● **WHAT YOU WILL DO**
Repeat every line of the material below exactly.
===
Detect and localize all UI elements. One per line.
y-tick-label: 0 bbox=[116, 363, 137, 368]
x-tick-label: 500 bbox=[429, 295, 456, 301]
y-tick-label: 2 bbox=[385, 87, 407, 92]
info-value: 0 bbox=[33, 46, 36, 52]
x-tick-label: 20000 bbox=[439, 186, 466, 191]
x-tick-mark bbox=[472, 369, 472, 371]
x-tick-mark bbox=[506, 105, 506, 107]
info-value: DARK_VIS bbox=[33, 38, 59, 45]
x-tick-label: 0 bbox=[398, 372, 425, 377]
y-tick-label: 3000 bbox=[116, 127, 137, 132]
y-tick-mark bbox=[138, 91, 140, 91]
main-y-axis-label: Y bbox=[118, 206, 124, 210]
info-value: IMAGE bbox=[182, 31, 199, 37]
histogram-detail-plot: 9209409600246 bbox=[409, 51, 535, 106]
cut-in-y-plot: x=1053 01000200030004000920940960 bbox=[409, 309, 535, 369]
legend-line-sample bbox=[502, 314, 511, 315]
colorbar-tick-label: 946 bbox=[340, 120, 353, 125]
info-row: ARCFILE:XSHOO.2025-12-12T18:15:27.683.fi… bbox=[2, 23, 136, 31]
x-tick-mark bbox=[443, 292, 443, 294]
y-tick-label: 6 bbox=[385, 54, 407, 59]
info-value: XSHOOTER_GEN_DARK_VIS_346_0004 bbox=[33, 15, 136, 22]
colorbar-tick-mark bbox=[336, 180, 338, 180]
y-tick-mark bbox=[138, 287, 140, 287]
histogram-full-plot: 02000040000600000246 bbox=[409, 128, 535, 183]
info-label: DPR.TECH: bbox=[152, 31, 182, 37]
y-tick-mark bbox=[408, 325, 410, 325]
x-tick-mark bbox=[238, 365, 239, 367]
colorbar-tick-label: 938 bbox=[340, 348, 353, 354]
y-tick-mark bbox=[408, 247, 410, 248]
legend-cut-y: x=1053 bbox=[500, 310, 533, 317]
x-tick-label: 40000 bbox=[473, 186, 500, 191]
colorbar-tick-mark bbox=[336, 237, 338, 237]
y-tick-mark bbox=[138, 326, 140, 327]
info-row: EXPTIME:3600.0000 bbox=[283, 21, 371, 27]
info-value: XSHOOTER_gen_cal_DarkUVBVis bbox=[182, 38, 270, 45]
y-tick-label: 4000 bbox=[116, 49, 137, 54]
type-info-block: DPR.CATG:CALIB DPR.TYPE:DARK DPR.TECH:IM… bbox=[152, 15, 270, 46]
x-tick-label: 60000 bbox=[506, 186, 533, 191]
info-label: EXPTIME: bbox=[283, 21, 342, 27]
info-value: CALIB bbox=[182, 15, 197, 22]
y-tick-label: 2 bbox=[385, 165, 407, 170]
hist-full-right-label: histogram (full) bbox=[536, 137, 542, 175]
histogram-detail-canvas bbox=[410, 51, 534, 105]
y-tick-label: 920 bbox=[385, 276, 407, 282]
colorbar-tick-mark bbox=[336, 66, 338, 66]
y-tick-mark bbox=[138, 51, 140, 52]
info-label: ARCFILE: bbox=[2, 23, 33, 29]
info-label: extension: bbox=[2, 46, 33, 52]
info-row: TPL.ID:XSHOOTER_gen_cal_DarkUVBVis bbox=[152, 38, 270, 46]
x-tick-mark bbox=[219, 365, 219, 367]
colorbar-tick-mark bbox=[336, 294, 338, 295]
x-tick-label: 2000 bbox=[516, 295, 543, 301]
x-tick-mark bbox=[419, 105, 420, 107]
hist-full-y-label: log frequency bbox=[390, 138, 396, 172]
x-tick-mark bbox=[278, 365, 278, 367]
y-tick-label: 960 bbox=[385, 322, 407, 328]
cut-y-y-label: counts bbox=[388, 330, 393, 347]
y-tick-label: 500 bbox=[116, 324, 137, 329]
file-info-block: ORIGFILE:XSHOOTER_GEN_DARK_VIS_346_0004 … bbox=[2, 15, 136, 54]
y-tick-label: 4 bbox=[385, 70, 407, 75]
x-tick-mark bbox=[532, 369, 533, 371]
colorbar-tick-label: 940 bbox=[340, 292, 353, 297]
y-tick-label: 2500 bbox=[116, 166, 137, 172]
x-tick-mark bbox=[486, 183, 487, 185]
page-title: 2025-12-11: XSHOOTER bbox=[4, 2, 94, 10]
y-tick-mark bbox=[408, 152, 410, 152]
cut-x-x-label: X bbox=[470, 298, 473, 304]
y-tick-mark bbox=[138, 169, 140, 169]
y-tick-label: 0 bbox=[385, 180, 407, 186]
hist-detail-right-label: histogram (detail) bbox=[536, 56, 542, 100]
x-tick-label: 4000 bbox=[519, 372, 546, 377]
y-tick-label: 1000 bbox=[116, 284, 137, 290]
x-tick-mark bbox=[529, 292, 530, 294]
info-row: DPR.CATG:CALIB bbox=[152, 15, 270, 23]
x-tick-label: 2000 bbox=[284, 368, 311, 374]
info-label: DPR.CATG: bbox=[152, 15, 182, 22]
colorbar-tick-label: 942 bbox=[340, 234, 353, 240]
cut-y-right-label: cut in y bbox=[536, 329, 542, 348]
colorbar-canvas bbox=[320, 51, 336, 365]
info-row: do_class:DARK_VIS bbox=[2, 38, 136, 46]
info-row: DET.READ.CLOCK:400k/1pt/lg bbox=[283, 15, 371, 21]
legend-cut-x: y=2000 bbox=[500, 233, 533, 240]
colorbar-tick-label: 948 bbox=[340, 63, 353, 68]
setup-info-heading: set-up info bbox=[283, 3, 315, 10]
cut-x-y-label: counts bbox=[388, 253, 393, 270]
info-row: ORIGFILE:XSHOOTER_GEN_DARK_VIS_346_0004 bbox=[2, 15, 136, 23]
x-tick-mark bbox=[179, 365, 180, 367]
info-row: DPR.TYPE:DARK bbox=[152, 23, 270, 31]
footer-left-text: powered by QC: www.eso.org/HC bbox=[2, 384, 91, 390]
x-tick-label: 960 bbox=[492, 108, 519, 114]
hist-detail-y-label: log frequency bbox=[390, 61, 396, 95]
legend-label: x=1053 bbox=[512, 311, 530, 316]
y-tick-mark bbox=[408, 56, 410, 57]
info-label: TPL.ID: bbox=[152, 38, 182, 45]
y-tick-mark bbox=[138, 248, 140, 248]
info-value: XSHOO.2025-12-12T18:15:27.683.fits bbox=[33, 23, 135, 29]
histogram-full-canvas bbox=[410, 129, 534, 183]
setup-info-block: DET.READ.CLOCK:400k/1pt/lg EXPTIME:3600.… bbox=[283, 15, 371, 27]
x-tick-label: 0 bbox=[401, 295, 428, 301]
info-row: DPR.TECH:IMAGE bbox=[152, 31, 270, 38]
===
● **SOLUTION**
Detect and localize all UI elements. One per line.
y-tick-label: 0 bbox=[116, 363, 137, 368]
x-tick-label: 500 bbox=[429, 295, 456, 301]
y-tick-label: 2 bbox=[385, 87, 407, 92]
info-value: 0 bbox=[33, 46, 36, 52]
x-tick-label: 20000 bbox=[439, 186, 466, 191]
x-tick-mark bbox=[472, 369, 472, 371]
x-tick-mark bbox=[506, 105, 506, 107]
info-value: DARK_VIS bbox=[33, 38, 59, 45]
x-tick-label: 0 bbox=[398, 372, 425, 377]
y-tick-label: 3000 bbox=[116, 127, 137, 132]
y-tick-mark bbox=[138, 91, 140, 91]
main-y-axis-label: Y bbox=[118, 206, 124, 210]
info-value: IMAGE bbox=[182, 31, 199, 37]
histogram-detail-plot: 9209409600246 bbox=[409, 51, 535, 106]
cut-in-y-plot: x=1053 01000200030004000920940960 bbox=[409, 309, 535, 369]
legend-line-sample bbox=[502, 314, 511, 315]
colorbar-tick-label: 946 bbox=[340, 120, 353, 125]
info-row: ARCFILE:XSHOO.2025-12-12T18:15:27.683.fi… bbox=[2, 23, 136, 31]
x-tick-mark bbox=[443, 292, 443, 294]
y-tick-label: 6 bbox=[385, 54, 407, 59]
info-value: XSHOOTER_GEN_DARK_VIS_346_0004 bbox=[33, 15, 136, 22]
colorbar-tick-mark bbox=[336, 180, 338, 180]
y-tick-mark bbox=[138, 287, 140, 287]
histogram-full-plot: 02000040000600000246 bbox=[409, 128, 535, 183]
info-label: DPR.TECH: bbox=[152, 31, 182, 37]
y-tick-mark bbox=[408, 325, 410, 325]
x-tick-mark bbox=[238, 365, 239, 367]
colorbar-tick-label: 938 bbox=[340, 348, 353, 354]
y-tick-mark bbox=[408, 247, 410, 248]
legend-cut-y: x=1053 bbox=[500, 310, 533, 317]
x-tick-label: 40000 bbox=[473, 186, 500, 191]
colorbar-tick-mark bbox=[336, 237, 338, 237]
y-tick-mark bbox=[138, 326, 140, 327]
info-row: EXPTIME:3600.0000 bbox=[283, 21, 371, 27]
info-value: XSHOOTER_gen_cal_DarkUVBVis bbox=[182, 38, 270, 45]
y-tick-label: 4000 bbox=[116, 49, 137, 54]
type-info-block: DPR.CATG:CALIB DPR.TYPE:DARK DPR.TECH:IM… bbox=[152, 15, 270, 46]
x-tick-label: 60000 bbox=[506, 186, 533, 191]
info-label: EXPTIME: bbox=[283, 21, 342, 27]
info-value: CALIB bbox=[182, 15, 197, 22]
y-tick-label: 2 bbox=[385, 165, 407, 170]
hist-full-right-label: histogram (full) bbox=[536, 137, 542, 175]
histogram-detail-canvas bbox=[410, 51, 534, 105]
y-tick-label: 920 bbox=[385, 276, 407, 282]
colorbar-tick-mark bbox=[336, 66, 338, 66]
y-tick-mark bbox=[138, 51, 140, 52]
info-label: ARCFILE: bbox=[2, 23, 33, 29]
info-label: extension: bbox=[2, 46, 33, 52]
info-row: TPL.ID:XSHOOTER_gen_cal_DarkUVBVis bbox=[152, 38, 270, 46]
x-tick-mark bbox=[219, 365, 219, 367]
colorbar-tick-mark bbox=[336, 294, 338, 295]
x-tick-label: 2000 bbox=[516, 295, 543, 301]
x-tick-mark bbox=[419, 105, 420, 107]
hist-full-y-label: log frequency bbox=[390, 138, 396, 172]
x-tick-mark bbox=[278, 365, 278, 367]
y-tick-label: 960 bbox=[385, 322, 407, 328]
cut-y-y-label: counts bbox=[388, 330, 393, 347]
y-tick-label: 500 bbox=[116, 324, 137, 329]
file-info-block: ORIGFILE:XSHOOTER_GEN_DARK_VIS_346_0004 … bbox=[2, 15, 136, 54]
y-tick-label: 4 bbox=[385, 70, 407, 75]
x-tick-mark bbox=[532, 369, 533, 371]
colorbar-tick-label: 940 bbox=[340, 292, 353, 297]
y-tick-label: 2500 bbox=[116, 166, 137, 172]
x-tick-mark bbox=[486, 183, 487, 185]
page-title: 2025-12-11: XSHOOTER bbox=[4, 2, 94, 10]
y-tick-mark bbox=[408, 152, 410, 152]
cut-x-x-label: X bbox=[470, 298, 473, 304]
y-tick-mark bbox=[138, 169, 140, 169]
y-tick-label: 0 bbox=[385, 180, 407, 186]
hist-detail-right-label: histogram (detail) bbox=[536, 56, 542, 100]
x-tick-label: 4000 bbox=[519, 372, 546, 377]
y-tick-label: 1000 bbox=[116, 284, 137, 290]
x-tick-mark bbox=[529, 292, 530, 294]
info-row: DPR.CATG:CALIB bbox=[152, 15, 270, 23]
x-tick-label: 2000 bbox=[284, 368, 311, 374]
info-label: DPR.CATG: bbox=[152, 15, 182, 22]
colorbar-tick-label: 942 bbox=[340, 234, 353, 240]
cut-y-right-label: cut in y bbox=[536, 329, 542, 348]
colorbar-canvas bbox=[320, 51, 336, 365]
info-row: do_class:DARK_VIS bbox=[2, 38, 136, 46]
info-row: DET.READ.CLOCK:400k/1pt/lg bbox=[283, 15, 371, 21]
legend-cut-x: y=2000 bbox=[500, 233, 533, 240]
colorbar-tick-label: 948 bbox=[340, 63, 353, 68]
setup-info-heading: set-up info bbox=[283, 3, 315, 10]
cut-x-y-label: counts bbox=[388, 253, 393, 270]
info-row: ORIGFILE:XSHOOTER_GEN_DARK_VIS_346_0004 bbox=[2, 15, 136, 23]
x-tick-mark bbox=[179, 365, 180, 367]
info-row: DPR.TYPE:DARK bbox=[152, 23, 270, 31]
footer-left-text: powered by QC: www.eso.org/HC bbox=[2, 384, 91, 390]
x-tick-label: 960 bbox=[492, 108, 519, 114]
hist-detail-y-label: log frequency bbox=[390, 61, 396, 95]
legend-label: x=1053 bbox=[512, 311, 530, 316]
y-tick-mark bbox=[408, 56, 410, 57]
info-label: TPL.ID: bbox=[152, 38, 182, 45]
y-tick-mark bbox=[138, 248, 140, 248]
info-value: XSHOO.2025-12-12T18:15:27.683.fits bbox=[33, 23, 135, 29]
histogram-full-canvas bbox=[410, 129, 534, 183]
setup-info-block: DET.READ.CLOCK:400k/1pt/lg EXPTIME:3600.… bbox=[283, 15, 371, 27]
x-tick-label: 0 bbox=[401, 295, 428, 301]
info-row: DPR.TECH:IMAGE bbox=[152, 31, 270, 38]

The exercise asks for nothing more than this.